Uma fonte com trânsito na Polícia Federal relatou ao Estado que Jucá teria pedido ao superintendente regional da instituição, delegado Herbert Gasparini, que divulgasse uma nota oficial esclarecendo que o dinheiro não pertencia a ele, com receio da repercussão nacional do episódio. Ainda segundo a fonte, diante da negativa, Jucá teria pedido o afastamento do delegado ao ministro da Justiça, Luiz Carlos Barreto, que não o atendeu.
A Polícia Federal em Roraima apreendeu R$ 1,6 milhão em espécie durante a campanha eleitoral diante de indícios de utilização para compra de votos.

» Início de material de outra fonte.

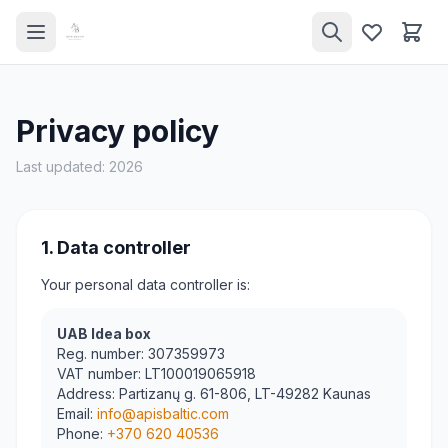
Privacy policy
Last updated: 2026
1. Data controller
Your personal data controller is:
UAB Idea box
Reg. number
: 307359973
VAT number
: LT100019065918
Address
: Partizanų g. 61-806, LT-49282 Kaunas
Email
:
info@apisbaltic.com
Phone
:
+370 620 40536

Desse total, R$ 140 mil pertenciam às campanhas de Romero e Teresa Jucá, segundo apurações.

Procurado, senador não fala sobre bens pessoais e familiares

Procurado pela reportagem, o senador Romero Jucá (PMDB) não quis falar
por telefone e pediu que as perguntas lhe fossem encaminhadas por
e-mail. Depois, sua assessoria de imprensa declarou que ele não se
pronunciaria porque considerou as perguntas genéricas. A assessoria ressaltou, entretanto, que ele não chegou a ver as perguntas - que eram específicas sobre os bens dele e da família.
Ainda por meio de sua assessoria, Jucá atribuiu as declarações de seu adversário político, Mecias de Jesus (PR), às desavenças políticas locais.
Na avaliação do senador, Mecias desejava concorrer a uma vaga para o Senado, mas perdeu o lugar na coligação para a viúva do ex-governador Ottomar Pinto, Marluce Pinto (PSDB), que não se elegeu. Mecias acabou sendo o deputado mais votado no Estado.